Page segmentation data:
▬▬▬▬▬▬▬▬▬▬

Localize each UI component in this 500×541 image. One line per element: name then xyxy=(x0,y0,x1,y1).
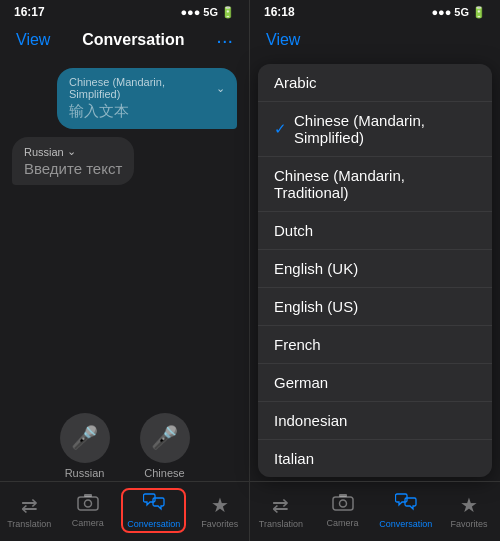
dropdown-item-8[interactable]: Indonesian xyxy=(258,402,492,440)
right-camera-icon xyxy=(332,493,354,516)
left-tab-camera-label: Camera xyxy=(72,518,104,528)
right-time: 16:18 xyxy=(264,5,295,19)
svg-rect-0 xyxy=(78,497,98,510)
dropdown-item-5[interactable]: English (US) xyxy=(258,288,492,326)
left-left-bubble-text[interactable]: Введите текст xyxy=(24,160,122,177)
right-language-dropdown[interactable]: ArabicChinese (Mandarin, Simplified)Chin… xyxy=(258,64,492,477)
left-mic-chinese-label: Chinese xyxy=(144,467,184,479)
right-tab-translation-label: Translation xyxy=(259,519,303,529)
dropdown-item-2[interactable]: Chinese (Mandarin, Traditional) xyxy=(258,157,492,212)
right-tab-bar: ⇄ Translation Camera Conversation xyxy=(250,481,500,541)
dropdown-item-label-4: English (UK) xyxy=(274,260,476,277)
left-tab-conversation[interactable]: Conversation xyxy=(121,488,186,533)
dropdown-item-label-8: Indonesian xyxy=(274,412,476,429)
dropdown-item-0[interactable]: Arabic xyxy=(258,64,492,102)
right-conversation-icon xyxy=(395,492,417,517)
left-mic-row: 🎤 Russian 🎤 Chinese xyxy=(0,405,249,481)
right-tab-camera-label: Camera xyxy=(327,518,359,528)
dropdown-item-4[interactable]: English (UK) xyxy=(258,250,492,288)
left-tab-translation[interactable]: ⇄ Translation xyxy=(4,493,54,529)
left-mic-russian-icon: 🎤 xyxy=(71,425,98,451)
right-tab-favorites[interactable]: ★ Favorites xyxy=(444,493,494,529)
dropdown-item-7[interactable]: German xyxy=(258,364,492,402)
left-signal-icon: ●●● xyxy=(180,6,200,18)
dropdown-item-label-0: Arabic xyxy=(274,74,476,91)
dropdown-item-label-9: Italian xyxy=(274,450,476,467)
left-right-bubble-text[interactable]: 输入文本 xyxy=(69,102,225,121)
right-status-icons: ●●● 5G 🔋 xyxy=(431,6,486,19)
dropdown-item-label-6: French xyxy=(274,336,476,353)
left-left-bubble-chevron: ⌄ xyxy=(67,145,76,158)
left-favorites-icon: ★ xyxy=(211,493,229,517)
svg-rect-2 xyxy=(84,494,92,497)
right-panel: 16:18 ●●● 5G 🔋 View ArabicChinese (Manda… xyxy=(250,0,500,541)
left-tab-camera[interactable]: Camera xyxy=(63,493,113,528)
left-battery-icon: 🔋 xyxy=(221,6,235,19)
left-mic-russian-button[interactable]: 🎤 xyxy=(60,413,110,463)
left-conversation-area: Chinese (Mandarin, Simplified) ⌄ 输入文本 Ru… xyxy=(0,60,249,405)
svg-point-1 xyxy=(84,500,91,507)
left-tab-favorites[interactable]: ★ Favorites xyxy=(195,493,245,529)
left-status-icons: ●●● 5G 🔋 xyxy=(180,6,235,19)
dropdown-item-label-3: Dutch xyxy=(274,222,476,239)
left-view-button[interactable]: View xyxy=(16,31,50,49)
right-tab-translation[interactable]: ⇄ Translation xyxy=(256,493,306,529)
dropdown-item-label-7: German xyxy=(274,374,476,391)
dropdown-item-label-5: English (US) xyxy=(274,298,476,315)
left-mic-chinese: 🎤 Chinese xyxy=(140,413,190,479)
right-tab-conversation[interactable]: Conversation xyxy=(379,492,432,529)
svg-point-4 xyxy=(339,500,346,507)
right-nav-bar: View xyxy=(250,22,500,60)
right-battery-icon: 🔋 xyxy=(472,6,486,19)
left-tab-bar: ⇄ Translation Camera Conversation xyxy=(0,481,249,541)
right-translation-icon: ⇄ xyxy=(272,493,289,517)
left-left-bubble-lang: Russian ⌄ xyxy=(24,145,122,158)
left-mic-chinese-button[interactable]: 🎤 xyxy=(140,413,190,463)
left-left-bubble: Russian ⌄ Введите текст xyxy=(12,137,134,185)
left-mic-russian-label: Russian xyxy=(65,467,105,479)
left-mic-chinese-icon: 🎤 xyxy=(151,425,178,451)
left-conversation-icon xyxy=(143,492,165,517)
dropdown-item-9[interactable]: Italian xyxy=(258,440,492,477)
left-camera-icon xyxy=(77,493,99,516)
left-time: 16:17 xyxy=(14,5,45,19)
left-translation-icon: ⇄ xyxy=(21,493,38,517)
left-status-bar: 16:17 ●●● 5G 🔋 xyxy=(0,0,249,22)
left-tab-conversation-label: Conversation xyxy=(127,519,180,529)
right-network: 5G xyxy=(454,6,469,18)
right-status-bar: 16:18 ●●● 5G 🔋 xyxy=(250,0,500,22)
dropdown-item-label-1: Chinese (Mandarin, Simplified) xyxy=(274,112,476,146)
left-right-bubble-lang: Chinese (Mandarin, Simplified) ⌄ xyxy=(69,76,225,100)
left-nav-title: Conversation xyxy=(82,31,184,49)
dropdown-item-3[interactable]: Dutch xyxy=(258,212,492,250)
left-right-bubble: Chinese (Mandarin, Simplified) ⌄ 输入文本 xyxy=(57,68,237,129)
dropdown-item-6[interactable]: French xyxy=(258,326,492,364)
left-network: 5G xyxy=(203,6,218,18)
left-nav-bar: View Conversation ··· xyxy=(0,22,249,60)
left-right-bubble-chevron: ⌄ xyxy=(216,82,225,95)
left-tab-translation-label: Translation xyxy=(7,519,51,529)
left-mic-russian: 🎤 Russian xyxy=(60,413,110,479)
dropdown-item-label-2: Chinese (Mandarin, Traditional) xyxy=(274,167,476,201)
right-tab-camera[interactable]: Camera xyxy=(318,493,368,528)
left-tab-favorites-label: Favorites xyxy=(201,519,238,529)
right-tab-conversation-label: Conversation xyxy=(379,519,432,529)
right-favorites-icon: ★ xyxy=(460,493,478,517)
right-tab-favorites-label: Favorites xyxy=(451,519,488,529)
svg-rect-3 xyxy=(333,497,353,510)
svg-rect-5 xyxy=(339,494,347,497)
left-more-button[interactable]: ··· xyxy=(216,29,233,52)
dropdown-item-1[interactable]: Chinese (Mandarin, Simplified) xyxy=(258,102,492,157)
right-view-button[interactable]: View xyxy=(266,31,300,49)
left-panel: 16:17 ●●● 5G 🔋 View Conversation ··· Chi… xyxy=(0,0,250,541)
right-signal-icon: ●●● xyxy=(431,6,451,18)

▬▬▬▬▬▬▬▬▬▬

## Activity
Search the records for the word "German" and copy out every line that holds it.

## Written answer
dropdown-item-7[interactable]: German xyxy=(258,364,492,402)
dropdown-item-label-7: German xyxy=(274,374,476,391)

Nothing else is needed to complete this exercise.